### What needs to be done
For each line of the data below, copy it if it holds the word "doanh".

______

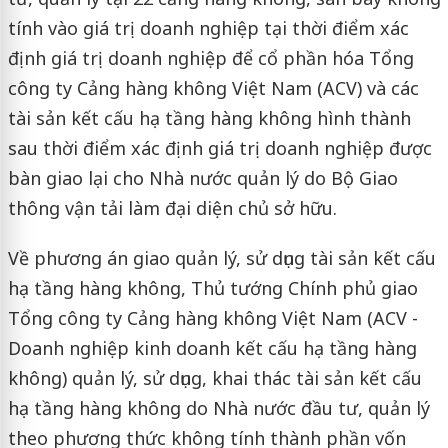
tính vào giá trị doanh nghiệp tại thời điểm xác
định giá trị doanh nghiệp để cổ phần hóa Tổng
công ty Cảng hàng không Việt Nam (ACV) và các
tài sản kết cấu hạ tầng hàng không hình thành
sau thời điểm xác định giá trị doanh nghiệp được
bàn giao lại cho Nhà nước quản lý do Bộ Giao
thông vận tải làm đại diện chủ sở hữu.
Về phương án giao quản lý, sử dụng tài sản kết cấu
hạ tầng hàng không, Thủ tướng Chính phủ giao
Tổng công ty Cảng hàng không Việt Nam (ACV -
Doanh nghiệp kinh doanh kết cấu hạ tầng hàng
không) quản lý, sử dụng, khai thác tài sản kết cấu
hạ tầng hàng không do Nhà nước đầu tư, quản lý
theo phương thức không tính thành phần vốn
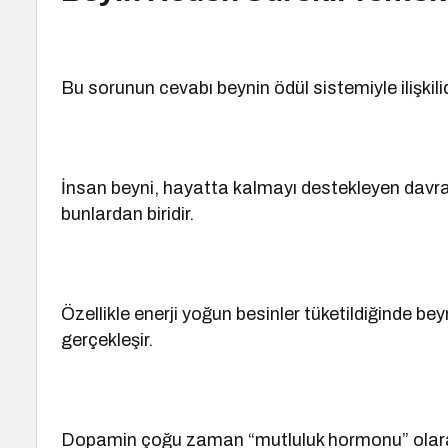
Bu sorunun cevabı beynin ödül sistemiyle ilişkilid
İnsan beyni, hayatta kalmayı destekleyen davra
bunlardan biridir.
Özellikle enerji yoğun besinler tüketildiğinde be
gerçekleşir.
Dopamin çoğu zaman “mutluluk hormonu” olarak 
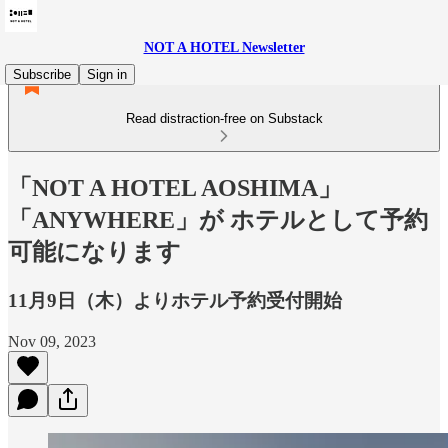
NOT A HOTEL Newsletter
Subscribe
Sign in
Read distraction-free on Substack
「NOT A HOTEL AOSHIMA」
「ANYWHERE」が ホテルとして予約
可能になります
11月9日（木）よりホテル予約受付開始
Nov 09, 2023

______

### Task response
tính vào giá trị doanh nghiệp tại thời điểm xác
định giá trị doanh nghiệp để cổ phần hóa Tổng
sau thời điểm xác định giá trị doanh nghiệp được
Doanh nghiệp kinh doanh kết cấu hạ tầng hàng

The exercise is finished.